Exercise 1.01 Bouncing Ball

I have read and understood most of chapter 1. I am slightly stuck on the final section about Classical Field Theory because I have forgotten or was never taught much about this at university. So I decided to do a few of the exercises. The first one was Exercise 1.01.

Question

Consider an inertial frame S with coordinates   xμ = ( t , x , y , z )  and a frame S' with coordinates xμ' related to S by a boost with velocity parameter v along the y-axis. Imagine we have a wall at rest in S', lying along the line x' = -y'. From the point of view of S, what is the relationship between the incident angle of a ball hitting the wall (travelling in the x-y plane) and the reflected angle? What about the velocity before and after?

Answer

I found this the most difficult of the first seven exercises and gave up and came back to it. I think I have the right answer now.
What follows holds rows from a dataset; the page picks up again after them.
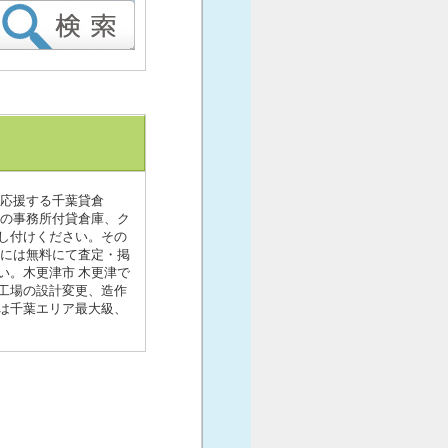
を応援する千葉貸倉
津の事務所付貸倉庫、ク
し付けください。その
方には無料にて査定・掲
い。木更津市 木更津で
工場の設計変更、造作
は千葉エリア最大級、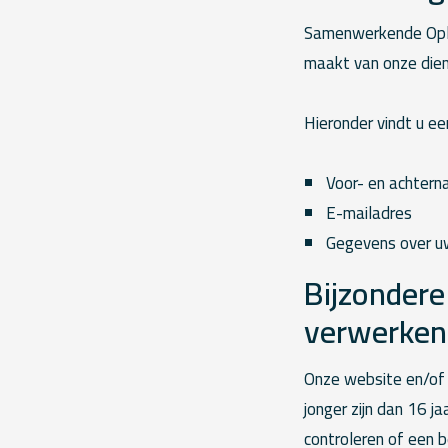
Samenwerkende Ople
maakt van onze dien
Hieronder vindt u e
Voor- en achter
E-mailadres
Gegevens over uw
Bijzondere
verwerken
Onze website en/of 
jonger zijn dan 16 j
controleren of een b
Sometimes the reflected ball has an angle of reflection > 90°, which means it seems to go through the wall, as illustrated below.
In fact, the wall is moving upwards so fast that it stays ahead of the ball.

Read my full answer here.

In order to check my answer I used an equation on Wikipedia for relativistic velocity transformations here. But I first had to slightly improve it by showing that
$$ \large \frac{1}{c^2}\frac{{\gamma }_{\mathrm{v}}}{{\gamma }_{\mathrm{v}}+1}=\frac{1}{v^2}\left(1-\frac{1}{{\gamma }_{\mathrm{v}}}\right)$$which I proved in the complete answer above and here.

The question was also discussed on Physics Forums here. I added my answer to the thread.